Levison's biggest challenge for most readers is savings. She wants people to aim for a savings rate of 20%. However, she has plenty of ideas for how to move in that direction, even when starting from 0. Keep in mind, she notes, that Americans on average save about 4% between paychecks, so anything above 4% is better than average, and a lot better than being in the red. Starting from scratch, the first thing to do is to accumulate $1,000 in savings. Next, aim for a regular 5% savings rate, and so on, until you can boost it to the full Monty.

Levison has a little game idea: each day, divert one typical expenditure into a savings jar or piggy bank, and eventually dump that all into savings (page 89). Also, "pay yourself" at the beginning of the month, not at the end of the month. "Pay yourself" really means: dump a percentage of money into savings immediately and then don't touch it.

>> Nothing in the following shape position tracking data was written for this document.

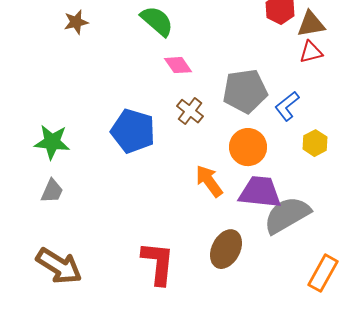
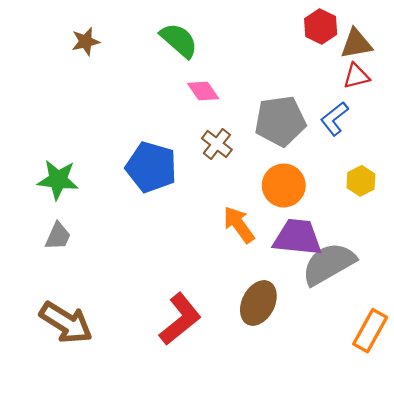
blue L-shape: (287, 106) -> (334, 119), moved
red L-shape: (158, 263) -> (180, 319), turned 45

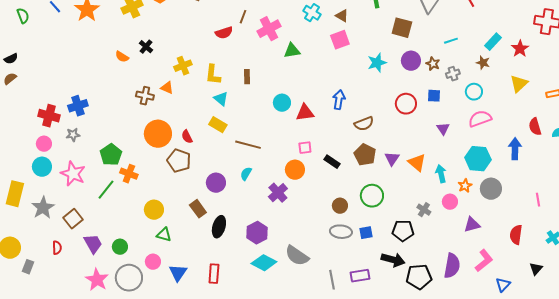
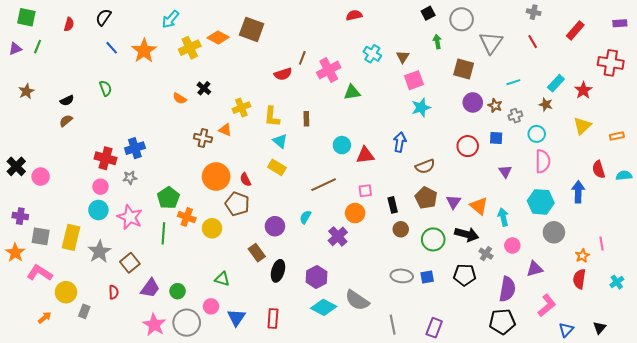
green semicircle: (23, 16) -> (106, 88), moved
brown triangle: (342, 16) -> (403, 57), turned 32
pink square: (340, 40) -> (414, 80), moved
cyan star: (377, 63) -> (421, 108), moved
pink semicircle: (480, 119) -> (543, 161), turned 110
brown line: (248, 145) -> (324, 185), moved, turned -40
black rectangle: (332, 162) -> (393, 205), turned 42
orange star: (465, 186) -> (582, 256), moved
green line: (106, 190) -> (163, 233), turned -35
brown circle: (340, 206) -> (401, 229), moved
yellow circle: (154, 210) -> (212, 228), moved
purple trapezoid: (93, 244) -> (150, 288), turned 65
black arrow: (393, 260) -> (467, 234), moved
purple semicircle: (452, 266) -> (507, 289), moved
black triangle: (536, 269) -> (600, 328), moved
purple rectangle: (360, 276) -> (434, 328), moved, turned -60
black pentagon: (419, 277) -> (502, 322), moved

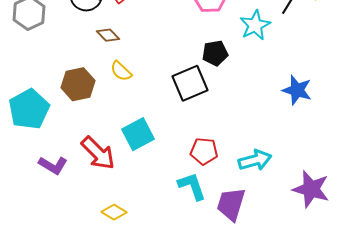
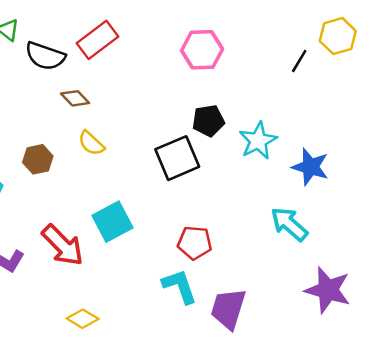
cyan star: (255, 25) -> (258, 141), moved
brown hexagon: (78, 84) -> (38, 159), size x0.7
cyan arrow: (255, 160) -> (289, 224), moved, turned -124

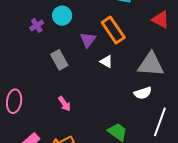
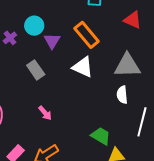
purple triangle: (88, 40) -> (52, 41), moved
white triangle: (106, 62) -> (83, 67), size x1.6
white semicircle: (143, 93) -> (122, 95), turned 108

A couple of other points. Emergencies: "if you can plan for an event, it's not an emergency" (page 93). Windfalls: divert 80% of such events as tax refunds into savings and spend the rest.

Easy savings: don't order soda or other junk drinks when eating out. (I concur: drink water for free and spend only on good stuff like coffee and booze).  Don't overdo coupons or you'll be buying too much crap just because it's "discounted." Avoid malls if you can. 

Online banking: do it, and check it regularly. Same for any credit cards or other financial type accounts. 

Decline overdraft protection (this is especially important for students and anyone else living from paycheck to paycheck). 

In the philosophy of life department, Levison encourages people to write letters, notes and cards. I concur. She also has a lot of ideas for charity giving (a mixed approach).  Also: network, use social media, have a business card, and so on. No one is an island!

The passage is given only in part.